Une frappe aérienne américaine tue le chef d'un gang vénézuélien : Le 14 juin, le président Donald Trump a annoncé que les forces américaines avaient tué Niño Guerrero, chef de longue date du gang Tren de Aragua, lors d'une frappe aérienne au Venezuela. Le Commandement sud des États-Unis a mené la frappe sur un camp du groupe criminel, avec l'aide du gouvernement vénézuélien actuel. Le gouvernement des États-Unis classe le Tren de Aragua parmi les groupes terroristes. Le ministère américain de la Justice a accusé l'ancien dirigeant vénézuélien Nicolás Maduro d'entretenir des liens avec le groupe. M. Maduro a été arrêté par les forces américaines en janvier et fait maintenant l'objet d'accusations aux États-Unis. La coopération dans le cadre de cette frappe témoigne de l'amélioration des relations entre les États-Unis et le Venezuela sous la nouvelle direction vénézuélienne.
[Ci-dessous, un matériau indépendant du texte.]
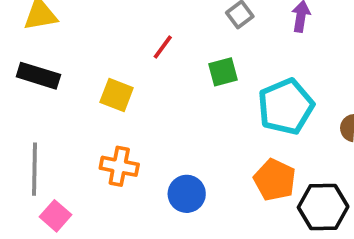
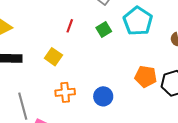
yellow square: (117, 95) -> (53, 57), turned 30
cyan pentagon: (286, 106) -> (138, 21), moved

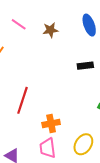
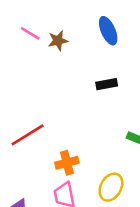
pink line: (19, 24) -> (30, 33), moved
red line: (23, 100) -> (28, 135), turned 44

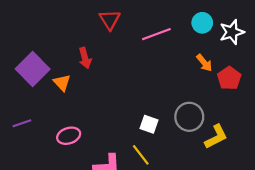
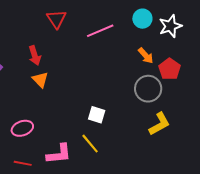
orange triangle: (62, 83) -> (40, 80), moved
gray circle: (189, 117) -> (148, 89), moved

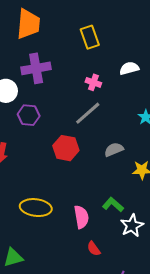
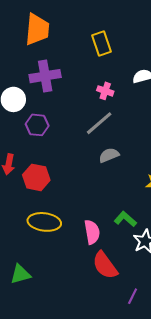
red hexagon: (66, 148) -> (36, 177), moved
gray semicircle: (114, 150) -> (109, 155), moved
red semicircle: (94, 249) -> (105, 265), size x1.8

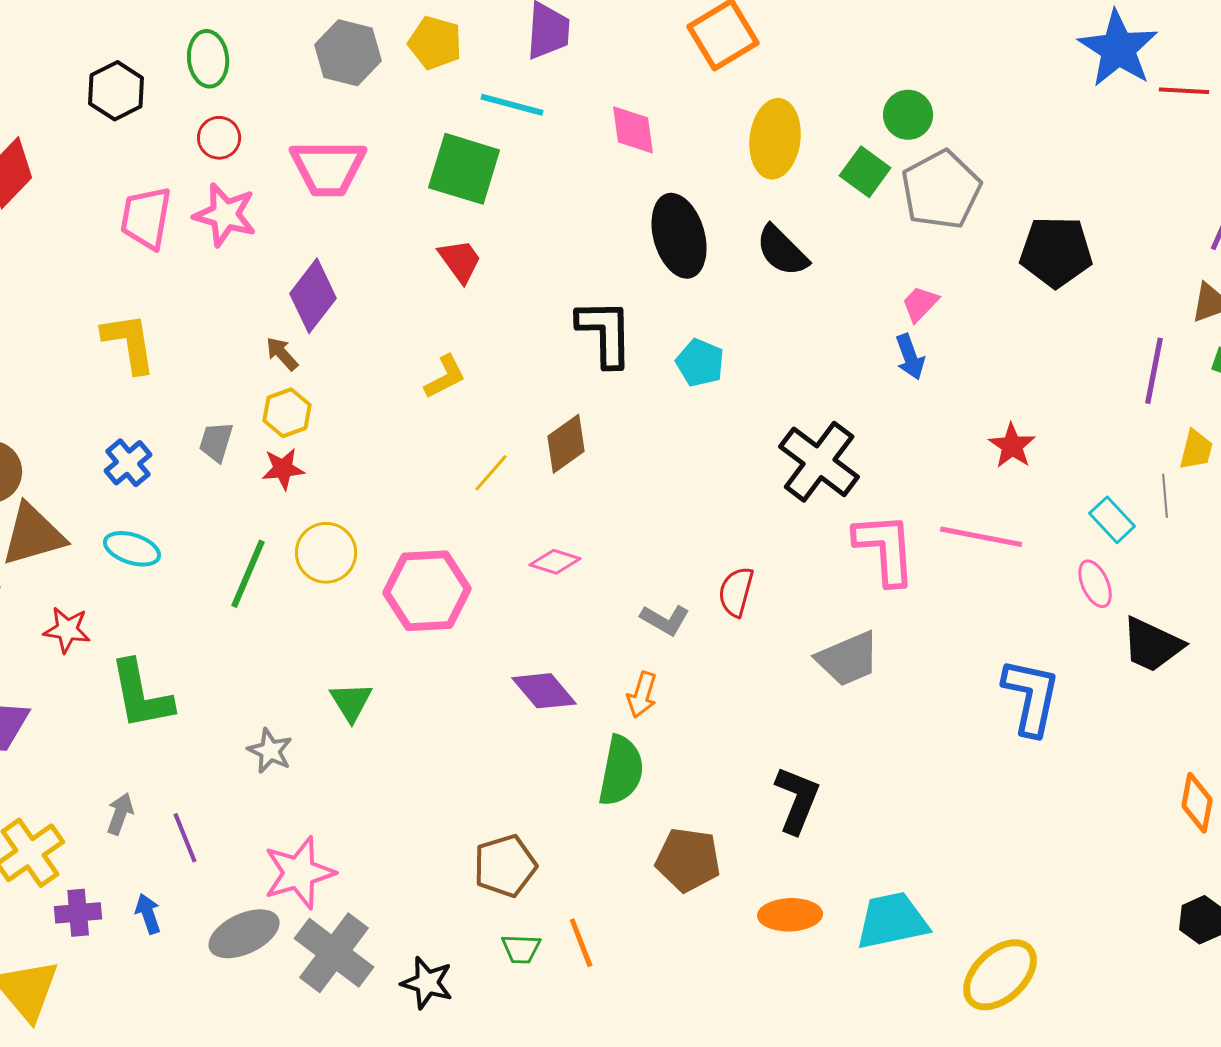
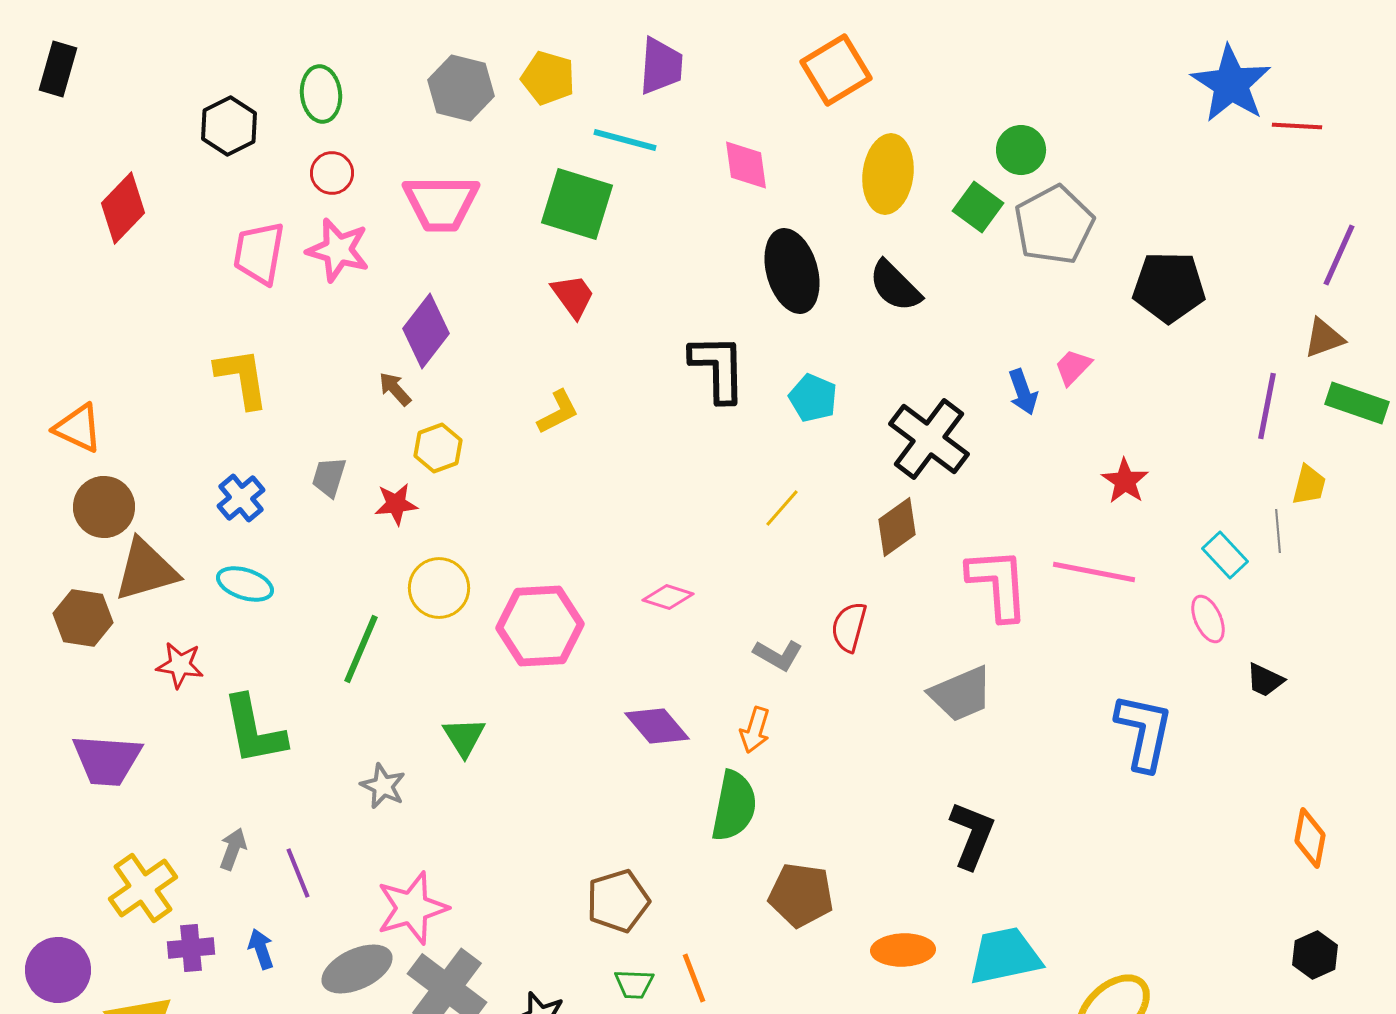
pink trapezoid: (920, 304) -> (1073, 367), moved
yellow hexagon: (287, 413) -> (438, 448), moved
brown diamond: (566, 444) -> (897, 527), moved
black cross: (819, 462) -> (929, 439), moved
yellow line: (491, 473) -> (782, 508), moved
green line: (248, 574) -> (361, 649), moved
black trapezoid: (1152, 645) -> (1265, 680), size x0.6
black L-shape: (797, 800) -> (972, 835), moved

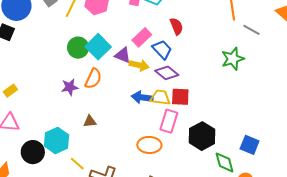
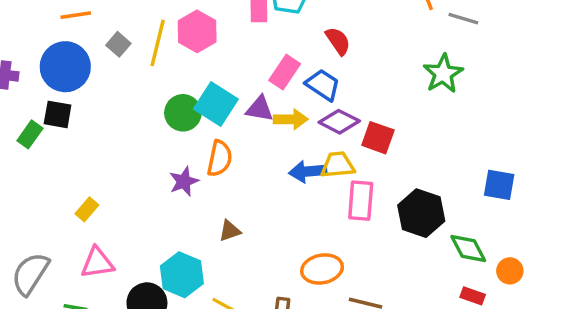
red square: (180, 97) -> (378, 138), moved, turned 30
orange ellipse: (149, 145) -> (322, 269), moved
blue square: (250, 145) -> (499, 185), moved

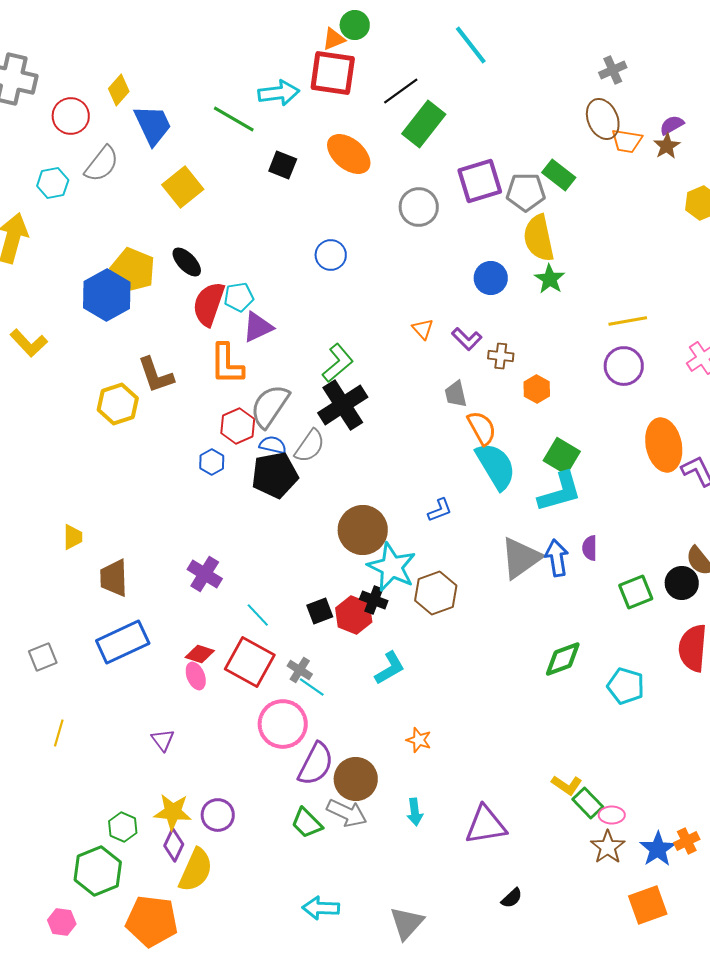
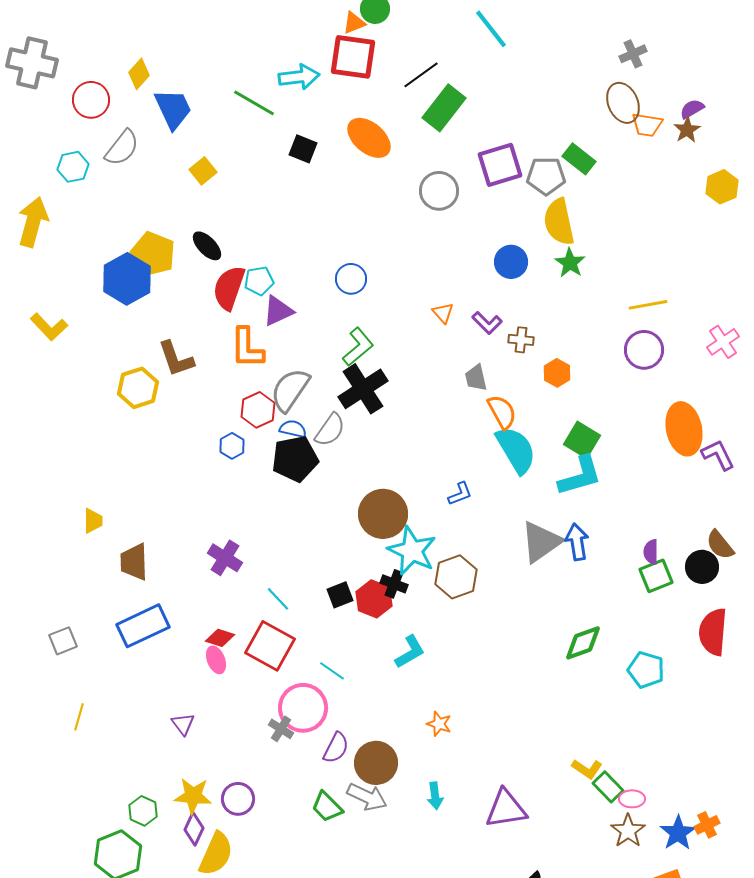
yellow square: (183, 187) -> (203, 171), size x0.7
blue circle: (331, 255) -> (351, 279), moved
purple semicircle: (590, 548) -> (651, 552), moved
gray cross: (300, 670) -> (281, 729), moved
purple semicircle: (316, 764) -> (336, 748), size x0.7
À New York, des fans célèbrent une victoire en apportant la destruction et allumant des incendies : Les New York Knicks, une équipe de basketball, ont remporté samedi leur premier championnat NBA en 53 ans, battant les Spurs à San Antonio. Les supporteurs qui regardaient le match à New York ont envahi les rues pour célébrer la victoire, mais certains se sont livrés à ce que la police a qualifié de « comportement imprudent et dangereux », détruisant et incendiant cinq autobus scolaires jaunes utilisés pour les supporteurs de la Coupe du monde. Lors d'un incident survenu près de Times Square tôt dimanche, un jeune homme de 17 ans a reçu une balle dans le pied. Les coups de feu ont semé la panique et les foules ont bloqué les ambulances, mais il n'y a eu aucun mort. De tels comportements honteux mettent en évidence une défaillance du caractère moral américain qui mettra la nation en danger lorsque les temps deviendront plus difficiles.